Requirement:
In your answer, reproduce exactly the lines from the beginning of the listing below through the one containing "each implement this concept differently thr", and only those lines.

Extracted data:
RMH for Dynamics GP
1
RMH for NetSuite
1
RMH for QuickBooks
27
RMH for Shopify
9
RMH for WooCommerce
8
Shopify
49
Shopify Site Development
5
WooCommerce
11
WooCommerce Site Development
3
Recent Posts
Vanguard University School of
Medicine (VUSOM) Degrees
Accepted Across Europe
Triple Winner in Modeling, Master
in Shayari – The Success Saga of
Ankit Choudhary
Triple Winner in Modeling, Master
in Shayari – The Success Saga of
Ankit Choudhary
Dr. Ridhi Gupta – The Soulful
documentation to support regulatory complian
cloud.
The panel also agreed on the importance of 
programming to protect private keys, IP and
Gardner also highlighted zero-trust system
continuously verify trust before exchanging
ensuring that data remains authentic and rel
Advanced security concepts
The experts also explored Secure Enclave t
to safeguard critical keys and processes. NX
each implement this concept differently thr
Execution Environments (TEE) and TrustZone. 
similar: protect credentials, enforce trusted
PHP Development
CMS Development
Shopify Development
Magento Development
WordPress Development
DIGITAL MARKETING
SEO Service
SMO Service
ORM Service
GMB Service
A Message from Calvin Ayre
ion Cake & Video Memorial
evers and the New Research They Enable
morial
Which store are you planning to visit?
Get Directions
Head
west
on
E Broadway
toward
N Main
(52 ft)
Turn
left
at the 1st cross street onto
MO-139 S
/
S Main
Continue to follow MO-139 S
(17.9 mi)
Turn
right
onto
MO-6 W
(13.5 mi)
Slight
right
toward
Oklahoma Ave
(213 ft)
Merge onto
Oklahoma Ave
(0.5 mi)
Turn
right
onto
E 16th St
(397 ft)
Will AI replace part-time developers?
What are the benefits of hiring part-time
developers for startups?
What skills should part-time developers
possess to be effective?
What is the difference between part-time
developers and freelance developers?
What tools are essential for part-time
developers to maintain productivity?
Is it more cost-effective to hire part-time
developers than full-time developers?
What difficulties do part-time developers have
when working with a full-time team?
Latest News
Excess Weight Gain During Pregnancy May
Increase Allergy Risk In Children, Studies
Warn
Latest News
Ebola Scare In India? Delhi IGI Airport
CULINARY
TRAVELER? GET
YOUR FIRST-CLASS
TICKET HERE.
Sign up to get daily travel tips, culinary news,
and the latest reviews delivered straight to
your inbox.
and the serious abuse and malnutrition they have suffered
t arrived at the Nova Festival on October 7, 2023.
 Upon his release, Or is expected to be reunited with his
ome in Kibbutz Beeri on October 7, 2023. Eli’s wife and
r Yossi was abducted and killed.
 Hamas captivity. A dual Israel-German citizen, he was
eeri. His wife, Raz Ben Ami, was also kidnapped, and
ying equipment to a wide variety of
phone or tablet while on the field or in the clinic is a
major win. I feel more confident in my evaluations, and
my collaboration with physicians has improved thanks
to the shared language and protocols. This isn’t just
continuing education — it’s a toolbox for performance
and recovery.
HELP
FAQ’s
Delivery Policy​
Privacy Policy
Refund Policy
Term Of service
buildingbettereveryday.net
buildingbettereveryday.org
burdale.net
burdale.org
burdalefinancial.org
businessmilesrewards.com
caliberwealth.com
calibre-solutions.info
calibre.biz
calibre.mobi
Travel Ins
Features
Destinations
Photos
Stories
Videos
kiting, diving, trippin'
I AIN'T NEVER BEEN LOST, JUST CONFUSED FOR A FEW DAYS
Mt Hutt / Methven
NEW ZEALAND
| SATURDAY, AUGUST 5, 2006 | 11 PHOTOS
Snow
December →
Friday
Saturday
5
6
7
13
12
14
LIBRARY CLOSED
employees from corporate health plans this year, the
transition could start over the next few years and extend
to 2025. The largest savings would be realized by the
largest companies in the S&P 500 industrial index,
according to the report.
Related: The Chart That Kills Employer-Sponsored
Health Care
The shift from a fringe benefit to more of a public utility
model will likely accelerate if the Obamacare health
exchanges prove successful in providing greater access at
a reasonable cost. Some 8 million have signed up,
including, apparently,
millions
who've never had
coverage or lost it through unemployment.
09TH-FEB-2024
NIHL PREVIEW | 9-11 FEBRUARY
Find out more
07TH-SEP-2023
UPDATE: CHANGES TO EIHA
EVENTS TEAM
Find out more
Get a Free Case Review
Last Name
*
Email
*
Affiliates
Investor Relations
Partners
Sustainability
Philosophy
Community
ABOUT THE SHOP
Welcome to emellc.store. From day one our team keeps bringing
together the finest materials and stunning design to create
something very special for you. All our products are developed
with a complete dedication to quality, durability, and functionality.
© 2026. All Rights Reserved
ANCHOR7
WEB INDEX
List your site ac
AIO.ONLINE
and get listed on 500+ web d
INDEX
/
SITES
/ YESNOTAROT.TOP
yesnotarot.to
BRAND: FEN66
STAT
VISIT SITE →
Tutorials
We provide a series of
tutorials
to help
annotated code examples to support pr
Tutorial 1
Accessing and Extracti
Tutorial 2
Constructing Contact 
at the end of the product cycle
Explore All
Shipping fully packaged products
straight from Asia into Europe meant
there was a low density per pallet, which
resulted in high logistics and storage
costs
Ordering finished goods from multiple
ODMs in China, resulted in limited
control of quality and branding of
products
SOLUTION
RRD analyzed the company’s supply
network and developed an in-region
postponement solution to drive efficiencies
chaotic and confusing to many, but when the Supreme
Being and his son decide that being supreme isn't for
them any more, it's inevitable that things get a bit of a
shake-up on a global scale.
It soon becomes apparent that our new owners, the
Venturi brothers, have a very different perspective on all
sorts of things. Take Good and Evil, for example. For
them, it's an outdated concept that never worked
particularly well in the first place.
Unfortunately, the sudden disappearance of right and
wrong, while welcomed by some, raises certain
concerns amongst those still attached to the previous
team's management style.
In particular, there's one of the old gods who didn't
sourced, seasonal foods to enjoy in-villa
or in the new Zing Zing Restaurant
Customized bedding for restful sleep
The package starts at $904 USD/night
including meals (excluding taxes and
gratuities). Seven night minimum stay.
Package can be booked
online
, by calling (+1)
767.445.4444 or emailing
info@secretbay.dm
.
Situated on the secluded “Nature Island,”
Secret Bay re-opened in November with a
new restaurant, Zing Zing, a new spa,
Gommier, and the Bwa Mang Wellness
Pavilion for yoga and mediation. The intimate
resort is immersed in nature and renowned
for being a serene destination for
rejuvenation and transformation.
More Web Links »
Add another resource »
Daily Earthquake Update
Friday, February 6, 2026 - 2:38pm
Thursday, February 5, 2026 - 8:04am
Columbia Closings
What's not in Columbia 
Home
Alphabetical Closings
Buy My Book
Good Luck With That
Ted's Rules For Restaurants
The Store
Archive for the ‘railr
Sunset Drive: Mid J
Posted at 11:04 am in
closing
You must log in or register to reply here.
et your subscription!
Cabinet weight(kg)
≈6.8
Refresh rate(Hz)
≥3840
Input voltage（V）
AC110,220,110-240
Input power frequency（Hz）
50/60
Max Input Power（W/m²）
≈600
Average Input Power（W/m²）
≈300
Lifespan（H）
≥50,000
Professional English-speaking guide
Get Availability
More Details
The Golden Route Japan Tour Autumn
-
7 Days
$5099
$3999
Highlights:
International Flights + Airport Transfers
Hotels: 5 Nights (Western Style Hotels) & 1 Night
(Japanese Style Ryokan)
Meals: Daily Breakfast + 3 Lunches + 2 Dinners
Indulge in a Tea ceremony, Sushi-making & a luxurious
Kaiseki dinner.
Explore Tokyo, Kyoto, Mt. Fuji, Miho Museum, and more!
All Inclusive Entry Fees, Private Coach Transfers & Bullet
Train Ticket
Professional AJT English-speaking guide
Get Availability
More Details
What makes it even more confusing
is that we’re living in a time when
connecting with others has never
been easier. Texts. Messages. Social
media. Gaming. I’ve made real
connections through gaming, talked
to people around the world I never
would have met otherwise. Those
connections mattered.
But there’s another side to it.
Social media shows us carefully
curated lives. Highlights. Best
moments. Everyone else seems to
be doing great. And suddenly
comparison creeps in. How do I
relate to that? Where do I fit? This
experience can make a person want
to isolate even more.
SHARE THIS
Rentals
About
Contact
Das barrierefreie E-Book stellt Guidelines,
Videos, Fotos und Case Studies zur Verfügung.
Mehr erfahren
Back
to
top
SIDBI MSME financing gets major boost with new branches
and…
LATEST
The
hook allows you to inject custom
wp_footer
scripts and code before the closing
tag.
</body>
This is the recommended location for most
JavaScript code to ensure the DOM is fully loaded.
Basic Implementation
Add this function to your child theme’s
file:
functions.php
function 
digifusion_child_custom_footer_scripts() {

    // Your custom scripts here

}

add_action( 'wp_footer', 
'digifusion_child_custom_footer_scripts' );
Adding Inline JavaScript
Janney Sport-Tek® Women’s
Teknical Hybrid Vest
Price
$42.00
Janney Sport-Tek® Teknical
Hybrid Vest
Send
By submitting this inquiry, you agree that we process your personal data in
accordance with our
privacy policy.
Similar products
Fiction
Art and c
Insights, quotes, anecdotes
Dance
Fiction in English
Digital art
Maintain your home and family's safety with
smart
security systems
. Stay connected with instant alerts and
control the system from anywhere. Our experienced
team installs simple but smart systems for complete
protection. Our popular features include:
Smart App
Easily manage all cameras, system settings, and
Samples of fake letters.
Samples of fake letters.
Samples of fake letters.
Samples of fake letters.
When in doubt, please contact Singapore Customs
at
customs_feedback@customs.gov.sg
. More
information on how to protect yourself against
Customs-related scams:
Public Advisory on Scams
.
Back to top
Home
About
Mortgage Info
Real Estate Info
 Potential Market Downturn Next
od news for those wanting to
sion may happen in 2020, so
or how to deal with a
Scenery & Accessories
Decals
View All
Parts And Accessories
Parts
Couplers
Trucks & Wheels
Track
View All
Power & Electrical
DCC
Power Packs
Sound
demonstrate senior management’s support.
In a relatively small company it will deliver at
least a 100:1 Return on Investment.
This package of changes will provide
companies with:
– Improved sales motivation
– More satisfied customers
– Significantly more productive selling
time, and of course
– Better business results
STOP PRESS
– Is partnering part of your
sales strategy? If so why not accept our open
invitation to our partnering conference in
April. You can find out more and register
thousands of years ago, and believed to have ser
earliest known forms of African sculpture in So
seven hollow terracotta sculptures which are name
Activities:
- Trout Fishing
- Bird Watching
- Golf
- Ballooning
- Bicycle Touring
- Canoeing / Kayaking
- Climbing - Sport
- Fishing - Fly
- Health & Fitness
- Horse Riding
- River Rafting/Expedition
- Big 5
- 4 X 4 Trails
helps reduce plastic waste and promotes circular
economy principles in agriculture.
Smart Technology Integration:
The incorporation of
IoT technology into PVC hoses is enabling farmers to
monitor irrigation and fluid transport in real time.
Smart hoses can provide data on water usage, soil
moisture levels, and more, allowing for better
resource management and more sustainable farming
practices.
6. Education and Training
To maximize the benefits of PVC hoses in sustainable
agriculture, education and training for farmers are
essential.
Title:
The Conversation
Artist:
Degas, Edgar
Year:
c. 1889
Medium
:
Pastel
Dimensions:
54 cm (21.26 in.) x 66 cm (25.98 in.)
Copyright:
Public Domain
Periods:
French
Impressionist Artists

Result:
RMH for Dynamics GP
1
RMH for NetSuite
1
RMH for QuickBooks
27
RMH for Shopify
9
RMH for WooCommerce
8
Shopify
49
Shopify Site Development
5
WooCommerce
11
WooCommerce Site Development
3
Recent Posts
Vanguard University School of
Medicine (VUSOM) Degrees
Accepted Across Europe
Triple Winner in Modeling, Master
in Shayari – The Success Saga of
Ankit Choudhary
Triple Winner in Modeling, Master
in Shayari – The Success Saga of
Ankit Choudhary
Dr. Ridhi Gupta – The Soulful
documentation to support regulatory complian
cloud.
The panel also agreed on the importance of 
programming to protect private keys, IP and
Gardner also highlighted zero-trust system
continuously verify trust before exchanging
ensuring that data remains authentic and rel
Advanced security concepts
The experts also explored Secure Enclave t
to safeguard critical keys and processes. NX
each implement this concept differently thr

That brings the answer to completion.